▶
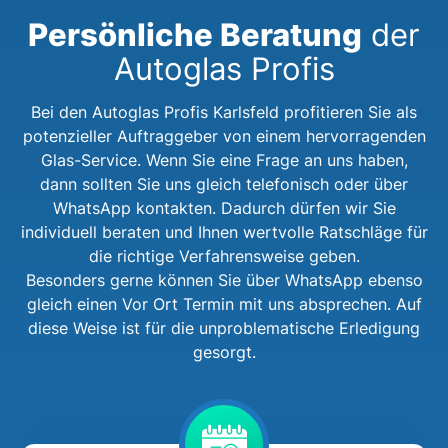
Persönliche Beratung
der
Autoglas Profis
Bei den Autoglas Profis Karlsfeld profitieren Sie als
potenzieller Auftraggeber von einem hervorragenden
Glas-Service. Wenn Sie eine Frage an uns haben,
dann sollten Sie uns gleich telefonisch oder über
WhatsApp kontakten. Dadurch dürfen wir Sie
individuell beraten und Ihnen wertvolle Ratschläge für
die richtige Verfahrensweise geben.
Besonders gerne können Sie über WhatsApp ebenso
gleich einen Vor Ort Termin mit uns absprechen. Auf
diese Weise ist für die unproblematische Erledigung
gesorgt.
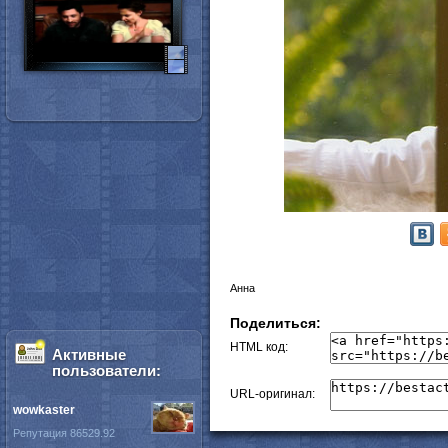
Анна
Поделиться:
HTML код:
Активные
пользователи:
URL-оригинал:
wowkaster
Репутация 86529.92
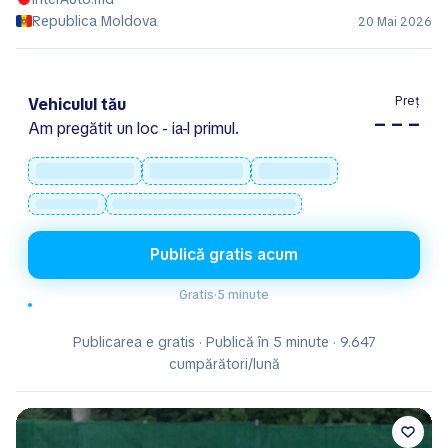
Republica Moldova
20 Mai 2026
Preț
Vehiculul tău
– – –
Am pregătit un loc - ia-l primul.
Publică gratis acum
Gratis
·
5 minute
Publicarea e gratis · Publică în 5 minute · 9.647
cumpărători/lună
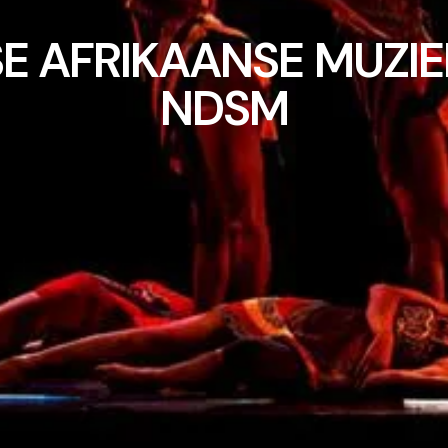
 AFRIKAANSE MUZIE
NDSM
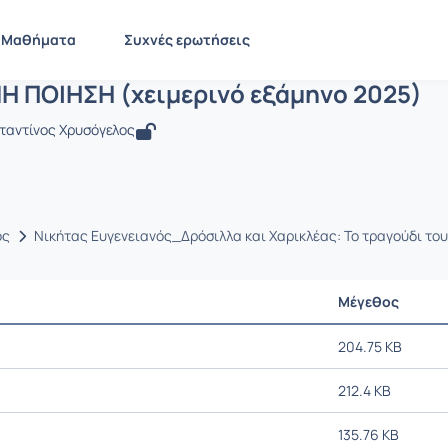
ΒΥΖΑΝΤΙΝΗ ΠΟΙΗΣΗ (χειμερινό εξάμηνο
LIT2066
ΒΥΖΑΝΤΙΝΗ ΠΟΙΗΣΗ (χειμερινό εξάμηνο 2025)
Έγγραφα
Μαθήματα
Συχνές ερωτήσεις
Η ΠΟΙΗΣΗ (χειμερινό εξάμηνο 2025)
ταντίνος Χρυσόγελος
ος
Νικήτας Ευγενειανός_Δρόσιλλα και Χαρικλέας: Το τραγούδι του
Μέγεθος
204.75 KB
212.4 KB
135.76 KB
◀
_WHAT TO PRODUCE_: Copy every record exactly, dropping the images.

_SOLUTION TO THIS PROBLEM_:
Persönliche Beratung
der
Autoglas Profis
Bei den Autoglas Profis Karlsfeld profitieren Sie als
potenzieller Auftraggeber von einem hervorragenden
Glas-Service. Wenn Sie eine Frage an uns haben,
dann sollten Sie uns gleich telefonisch oder über
WhatsApp kontakten. Dadurch dürfen wir Sie
individuell beraten und Ihnen wertvolle Ratschläge für
die richtige Verfahrensweise geben.
Besonders gerne können Sie über WhatsApp ebenso
gleich einen Vor Ort Termin mit uns absprechen. Auf
diese Weise ist für die unproblematische Erledigung
gesorgt.
Анна
Поделиться:
HTML код:
Активные
пользователи:
URL-оригинал:
wowkaster
Репутация 86529.92
Republica Moldova
20 Mai 2026
Preț
Vehiculul tău
– – –
Am pregătit un loc - ia-l primul.
Publică gratis acum
Gratis
·
5 minute
Publicarea e gratis · Publică în 5 minute · 9.647
cumpărători/lună
 AFRIKAANSE MUZIE
NDSM
ΒΥΖΑΝΤΙΝΗ ΠΟΙΗΣΗ (χειμερινό εξάμηνο
LIT2066
ΒΥΖΑΝΤΙΝΗ ΠΟΙΗΣΗ (χειμερινό εξάμηνο 2025)
Έγγραφα
Μαθήματα
Συχνές ερωτήσεις
Η ΠΟΙΗΣΗ (χειμερινό εξάμηνο 2025)
ταντίνος Χρυσόγελος
ος
Νικήτας Ευγενειανός_Δρόσιλλα και Χαρικλέας: Το τραγούδι του
Μέγεθος
204.75 KB
212.4 KB
135.76 KB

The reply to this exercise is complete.